Evviva frau Merkel dunque, fino a ieri considerata la causa e la prima responsabile di tutti i mali dell’Europa. 
Era lei ad imporre il rigore e l’austerità, era lei a bocciare qualsiasi ipotesi di maggiore flessibilità, era lei ad imporre all'Italia regole dure sulla tenuta dei conti pubblici e anche sull'accoglienza dei migranti. 
Oggi di colpo agli occhi di Alfano è diventata una “VERA LEADER E UNA GRANDE STATISTA EUROPEA”. Come si cambia facilmente opinione! 
Ma davvero si può credere che la Merkel abbia deciso di adottare lo schema della relocation per fare un favore all'Italia e aiutare il nostro Paese a gestire il problema dell’immigrazione? 

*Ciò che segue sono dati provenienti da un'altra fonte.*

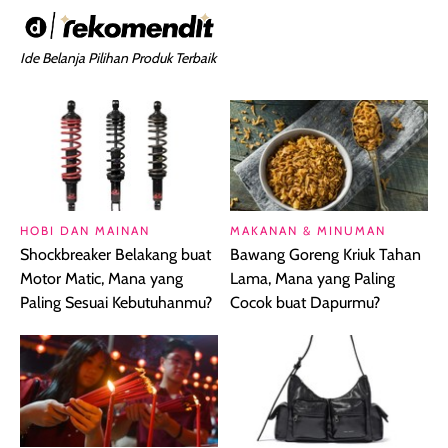
Ide Belanja Pilihan Produk Terbaik
HOBI DAN MAINAN
MAKANAN & MINUMAN
Shockbreaker Belakang buat
Bawang Goreng Kriuk Tahan
Motor Matic, Mana yang
Lama, Mana yang Paling
Paling Sesuai Kebutuhanmu?
Cocok buat Dapurmu?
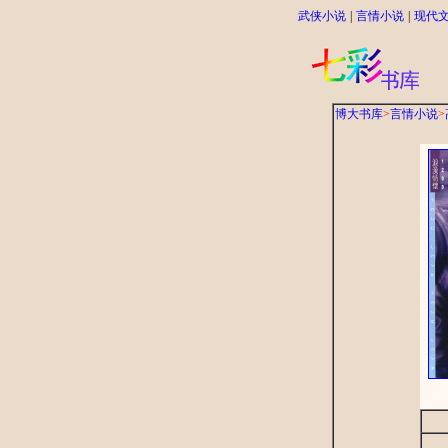
武侠小说
|
言情小说
|
现代
博大书库
>
言情小说
>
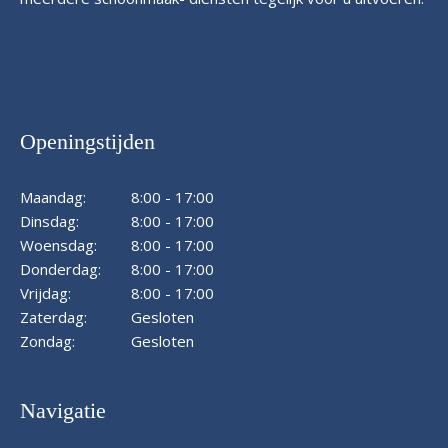
Openingstijden
Maandag:
8:00 - 17:00
Dinsdag:
8:00 - 17:00
Woensdag:
8:00 - 17:00
Donderdag:
8:00 - 17:00
Vrijdag:
8:00 - 17:00
Zaterdag:
Gesloten
Zondag:
Gesloten
Navigatie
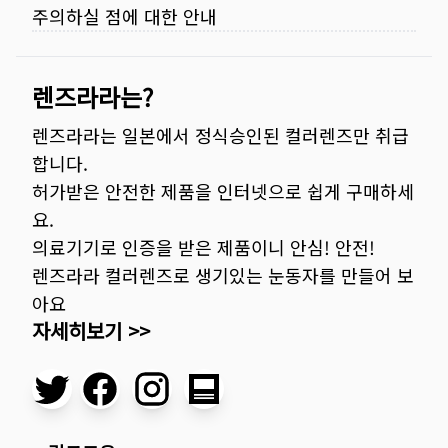
주의하실 점에 대한 안내
렌즈라라는?
렌즈라라는 일본에서 정식승인된 컬러렌즈만 취급
합니다.
허가받은 안전한 제품을 인터넷으로 쉽게 구매하세
요.
의료기기로 인증을 받은 제품이니 안심! 안전!
렌즈라라 컬러렌즈로 생기있는 눈동자를 만들어 보
아요
자세히보기 >>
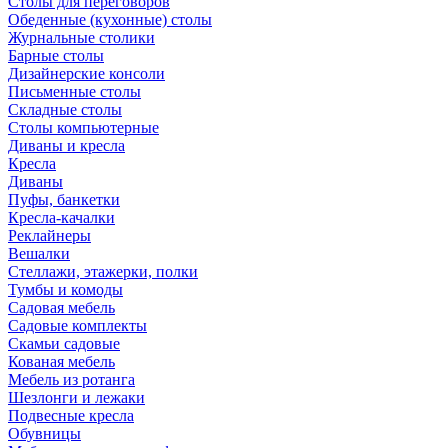
Столы для переговоров
Обеденные (кухонные) столы
Журнальные столики
Барные столы
Дизайнерские консоли
Письменные столы
Складные столы
Столы компьютерные
Диваны и кресла
Кресла
Диваны
Пуфы, банкетки
Кресла-качалки
Реклайнеры
Вешалки
Стеллажи, этажерки, полки
Тумбы и комоды
Садовая мебель
Садовые комплекты
Скамьи садовые
Кованая мебель
Мебель из ротанга
Шезлонги и лежаки
Подвесные кресла
Обувницы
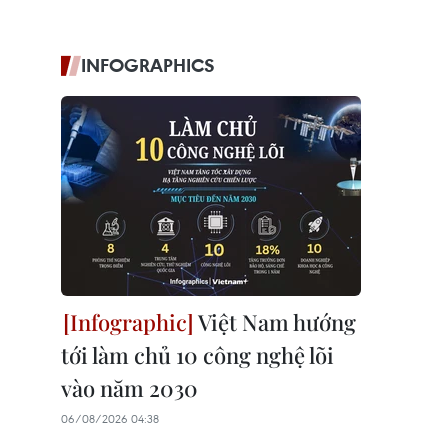
INFOGRAPHICS
Việt Nam hướng
tới làm chủ 10 công nghệ lõi
vào năm 2030
06/08/2026 04:38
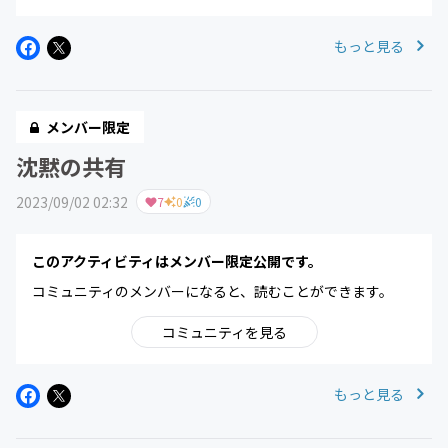
もっと見る
メンバー限定
沈黙の共有
2023/09/02 02:32
7
0
0
このアクティビティはメンバー限定公開です。
コミュニティのメンバーになると、読むことができます。
コミュニティを見る
もっと見る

Migranti, Germania dice si a relocation. Esultano Alfano e gli interessi della Merkel
No, la Germania probabilmente ha accettato di accogliere i migranti dall'Italia perché ne hanno bisogno le fabbriche e le aziende tedesche dove gli immigrati vengono impiegati a basso costo. La richiesta di manodopera straniera arriva principalmente dalle industrie che hanno tutto l’interesse ad assumere il maggior numero di lavoratori immigrati a costi ridotti. 
La Germania insomma il favore prima di farlo all'Italia lo fa a se stessa, anche se poi è fuori di dubbio come i vantaggi per l’Italia non mancheranno dal momento che potrà liberarsi più facilmente dei profughi che arriveranno sulle proprie coste spedendoli in Germania. La Merkel dunque è sicuramente una grande statista ma certamente "molto tedesca" e poi forse anche europea. 


caricamento in corso...
caricamento in corso...
[Template ADV/Publy/article_bottom_right not found]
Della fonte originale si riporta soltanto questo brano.